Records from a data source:
########

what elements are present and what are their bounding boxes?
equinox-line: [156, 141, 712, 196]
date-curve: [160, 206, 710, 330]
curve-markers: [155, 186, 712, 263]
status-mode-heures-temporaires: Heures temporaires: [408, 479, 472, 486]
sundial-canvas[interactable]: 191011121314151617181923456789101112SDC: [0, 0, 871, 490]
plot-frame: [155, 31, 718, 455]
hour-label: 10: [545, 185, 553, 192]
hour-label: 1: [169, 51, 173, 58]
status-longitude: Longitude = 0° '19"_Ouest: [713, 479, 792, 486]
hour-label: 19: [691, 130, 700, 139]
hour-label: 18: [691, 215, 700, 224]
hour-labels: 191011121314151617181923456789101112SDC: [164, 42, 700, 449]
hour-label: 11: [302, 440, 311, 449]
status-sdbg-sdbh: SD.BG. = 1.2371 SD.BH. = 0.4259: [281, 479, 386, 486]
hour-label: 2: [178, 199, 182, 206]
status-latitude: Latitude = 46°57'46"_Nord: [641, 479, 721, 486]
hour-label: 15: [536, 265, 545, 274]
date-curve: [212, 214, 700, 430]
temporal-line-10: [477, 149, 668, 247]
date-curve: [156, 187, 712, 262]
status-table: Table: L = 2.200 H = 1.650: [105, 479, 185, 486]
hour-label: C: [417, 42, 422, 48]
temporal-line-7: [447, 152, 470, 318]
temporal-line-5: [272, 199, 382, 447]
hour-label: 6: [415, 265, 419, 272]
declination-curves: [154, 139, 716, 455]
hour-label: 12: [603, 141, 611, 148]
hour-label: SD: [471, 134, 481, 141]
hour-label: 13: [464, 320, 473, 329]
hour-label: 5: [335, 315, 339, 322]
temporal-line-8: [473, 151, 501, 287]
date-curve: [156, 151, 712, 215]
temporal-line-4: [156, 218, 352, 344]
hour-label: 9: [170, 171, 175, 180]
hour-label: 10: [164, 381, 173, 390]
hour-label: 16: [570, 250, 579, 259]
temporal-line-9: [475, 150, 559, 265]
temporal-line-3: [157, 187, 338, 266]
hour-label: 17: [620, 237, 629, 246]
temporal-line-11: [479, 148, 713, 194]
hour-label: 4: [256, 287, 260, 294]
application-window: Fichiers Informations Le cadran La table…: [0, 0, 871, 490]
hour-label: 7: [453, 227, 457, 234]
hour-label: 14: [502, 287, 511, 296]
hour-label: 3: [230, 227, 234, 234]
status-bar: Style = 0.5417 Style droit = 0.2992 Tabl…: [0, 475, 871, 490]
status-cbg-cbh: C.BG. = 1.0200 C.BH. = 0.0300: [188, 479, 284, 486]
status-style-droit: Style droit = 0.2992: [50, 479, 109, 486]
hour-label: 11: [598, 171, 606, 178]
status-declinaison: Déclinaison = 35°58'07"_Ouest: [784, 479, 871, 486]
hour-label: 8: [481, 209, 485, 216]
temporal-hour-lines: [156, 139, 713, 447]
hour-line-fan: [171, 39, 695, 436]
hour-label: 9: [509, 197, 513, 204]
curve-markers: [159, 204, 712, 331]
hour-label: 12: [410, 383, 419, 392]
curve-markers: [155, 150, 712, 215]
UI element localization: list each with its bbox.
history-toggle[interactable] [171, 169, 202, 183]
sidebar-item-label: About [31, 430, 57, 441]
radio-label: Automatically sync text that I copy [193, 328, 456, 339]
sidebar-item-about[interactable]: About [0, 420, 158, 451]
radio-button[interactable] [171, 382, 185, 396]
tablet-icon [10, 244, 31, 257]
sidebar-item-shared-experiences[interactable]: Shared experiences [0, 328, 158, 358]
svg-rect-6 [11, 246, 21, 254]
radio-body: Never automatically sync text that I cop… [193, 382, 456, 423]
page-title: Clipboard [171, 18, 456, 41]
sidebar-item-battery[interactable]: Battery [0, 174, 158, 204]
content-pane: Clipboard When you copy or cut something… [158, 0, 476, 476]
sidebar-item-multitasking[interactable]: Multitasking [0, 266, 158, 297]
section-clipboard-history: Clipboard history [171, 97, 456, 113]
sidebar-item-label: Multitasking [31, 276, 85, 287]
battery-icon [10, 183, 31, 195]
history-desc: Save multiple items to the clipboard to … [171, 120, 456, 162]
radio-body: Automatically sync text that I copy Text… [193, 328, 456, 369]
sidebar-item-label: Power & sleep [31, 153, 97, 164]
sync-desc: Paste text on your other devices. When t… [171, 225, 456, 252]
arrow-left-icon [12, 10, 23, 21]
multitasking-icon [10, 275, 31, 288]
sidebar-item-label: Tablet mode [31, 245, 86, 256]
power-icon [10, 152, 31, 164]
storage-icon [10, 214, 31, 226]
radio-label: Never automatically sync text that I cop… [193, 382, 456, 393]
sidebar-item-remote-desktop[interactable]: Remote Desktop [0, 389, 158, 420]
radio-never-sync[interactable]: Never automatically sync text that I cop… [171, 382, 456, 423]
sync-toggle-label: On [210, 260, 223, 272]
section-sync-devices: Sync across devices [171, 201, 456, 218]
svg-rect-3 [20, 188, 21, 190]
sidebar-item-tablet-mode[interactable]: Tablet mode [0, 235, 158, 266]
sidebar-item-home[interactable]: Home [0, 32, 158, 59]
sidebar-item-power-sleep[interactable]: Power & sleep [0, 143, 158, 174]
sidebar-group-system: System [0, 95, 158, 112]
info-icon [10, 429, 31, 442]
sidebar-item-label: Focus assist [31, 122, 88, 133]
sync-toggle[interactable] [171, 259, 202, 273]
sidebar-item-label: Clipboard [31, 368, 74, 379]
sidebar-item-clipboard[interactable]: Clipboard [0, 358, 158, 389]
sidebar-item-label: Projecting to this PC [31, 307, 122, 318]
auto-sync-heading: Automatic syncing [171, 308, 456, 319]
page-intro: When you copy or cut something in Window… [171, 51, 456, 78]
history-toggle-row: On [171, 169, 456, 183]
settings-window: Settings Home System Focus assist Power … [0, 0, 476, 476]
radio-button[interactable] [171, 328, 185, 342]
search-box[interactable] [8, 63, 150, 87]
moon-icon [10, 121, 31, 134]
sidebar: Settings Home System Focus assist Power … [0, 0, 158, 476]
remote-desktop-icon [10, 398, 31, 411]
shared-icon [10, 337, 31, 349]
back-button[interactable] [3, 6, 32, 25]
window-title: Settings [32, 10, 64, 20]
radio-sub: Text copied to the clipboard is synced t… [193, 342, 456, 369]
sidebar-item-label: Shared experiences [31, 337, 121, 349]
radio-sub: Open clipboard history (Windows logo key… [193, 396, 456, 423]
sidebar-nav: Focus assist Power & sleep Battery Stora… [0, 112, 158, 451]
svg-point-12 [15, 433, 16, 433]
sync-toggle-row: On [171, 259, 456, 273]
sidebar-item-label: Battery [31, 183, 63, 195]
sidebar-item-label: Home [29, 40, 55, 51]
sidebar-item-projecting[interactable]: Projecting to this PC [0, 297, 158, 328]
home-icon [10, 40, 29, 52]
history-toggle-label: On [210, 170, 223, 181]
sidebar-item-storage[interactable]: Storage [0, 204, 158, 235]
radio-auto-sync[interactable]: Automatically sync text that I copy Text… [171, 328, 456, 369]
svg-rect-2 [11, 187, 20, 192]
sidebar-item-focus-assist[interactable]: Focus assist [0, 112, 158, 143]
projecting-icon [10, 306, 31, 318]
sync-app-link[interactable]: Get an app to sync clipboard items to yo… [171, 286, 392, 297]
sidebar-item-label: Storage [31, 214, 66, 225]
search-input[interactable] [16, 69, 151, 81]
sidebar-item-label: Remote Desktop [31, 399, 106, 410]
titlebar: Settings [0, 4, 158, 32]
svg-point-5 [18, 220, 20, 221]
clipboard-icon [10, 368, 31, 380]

########

--- Work request ---
The total wanted is the number of lines in the entries above that contain "search". Give it alone.

--- Response box ---
2